Gross electric power generation in Germany and share of the individual energy sources since 1990. Fossil fuels contribute nearly 50% to the electric power mix in 2018 (data source:AGEB6).

Table 1 German power plant fleet; areference year 2018; (data sources: AGEB6,Wachsmuth et al.10).

In Germany, and the EU for that matter, it is anticipated, that natural gas remains a key part of the energy system during the net-zero transformation process to cover demand and ensure energy security. Successively, however, natural gas usage might shift from power generation and become part of the building block for hydrogen generation or the production of syngas5.

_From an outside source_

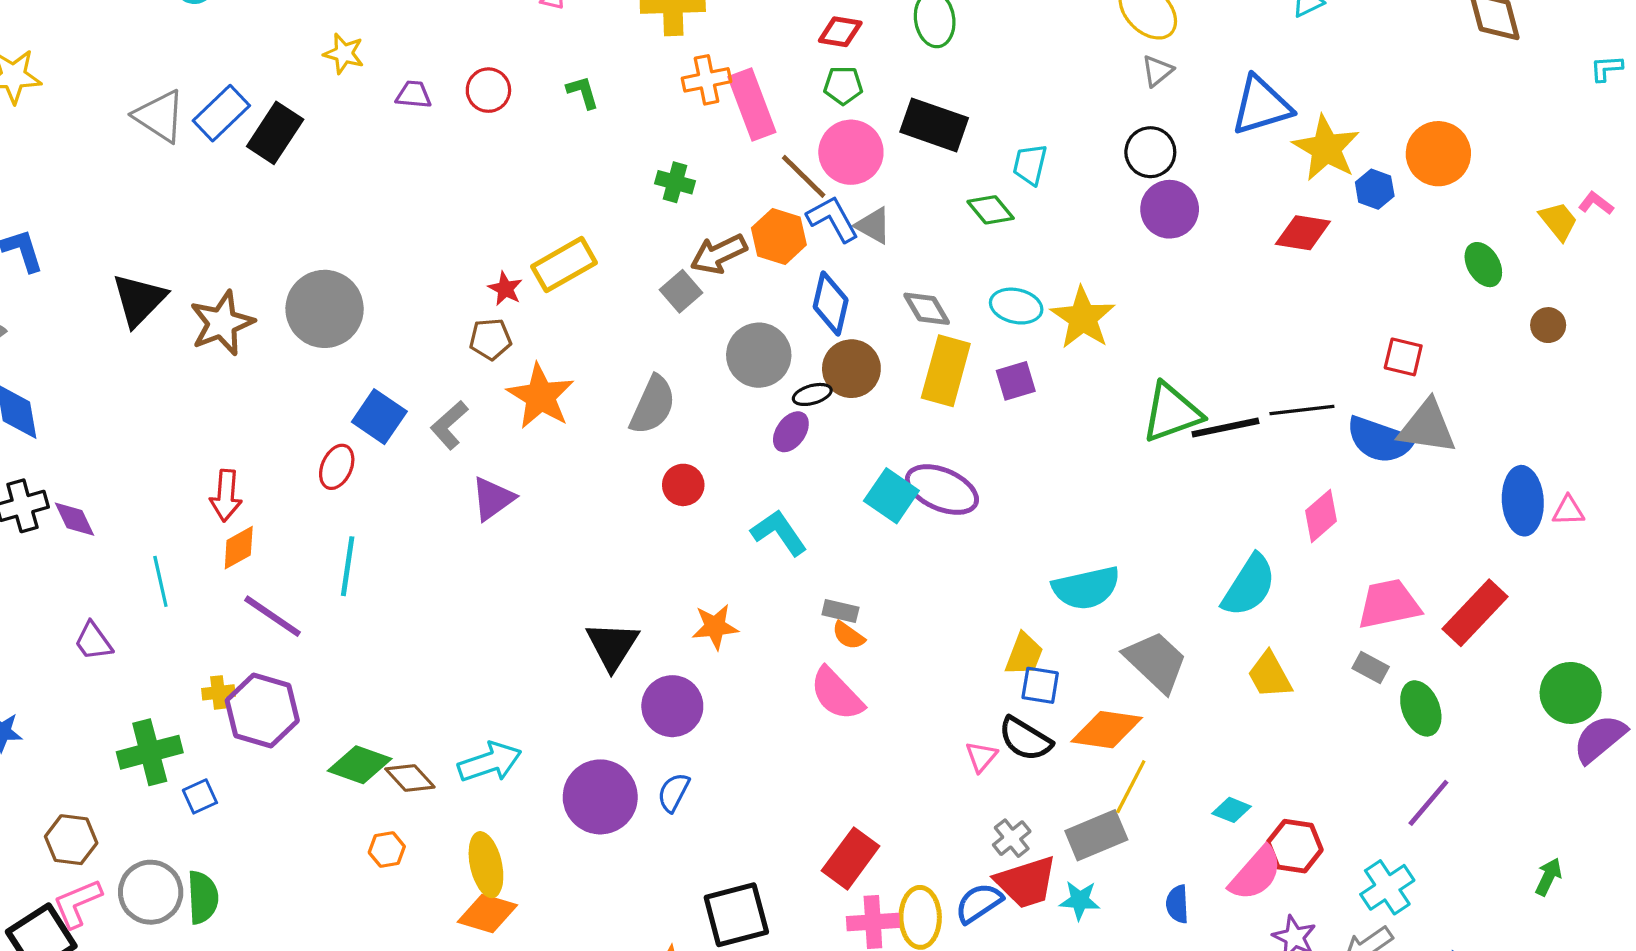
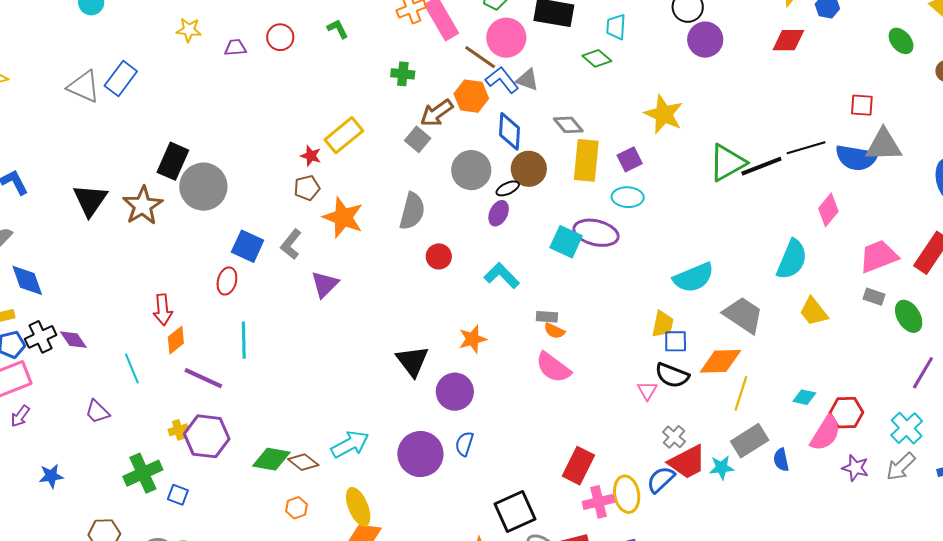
black rectangle: (275, 133) -> (173, 161), moved
cyan ellipse: (1016, 306) -> (628, 197), moved
blue square: (200, 796) -> (178, 495), turned -35
gray rectangle: (1096, 835) -> (750, 441), moved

Natural gas power plants produced 13% of the electricity in 2018 in Germany (Table 1). However, they had a nominal utilization of less than 40% in 20186 and thus have a spare capacity. Fuel switching from coal to natural gas cannot be a long-term option to mitigate global warming, since natural gas, completely combusted, still releases about 60% and 50% of CO2 emissions compared to hard coal and lignite, respectively7. However, on the short term, displacing coal with natural gas in Great Britain has reduced annual national emissions by 6% between 2015 and 20168. Similarly, in the U.S. fuel switching from coal to natural gas and renewables have contributed to a 27% decrease of overall CO2-equivalent (CO2eq) emissions from electric power generation from 2005 to 2018 and a decrease of 3.7% compared to 1990 emission level9. While these reductions were more a side effect of market driven reasons for fuel switching rather than being primarily related to carbon mitigation8, these examples demonstrate the impact a short term fuel switch in the electric power sector can have on CO2 emission reductions in coal reliant economies, apart from considerably reducing other air pollutants, too.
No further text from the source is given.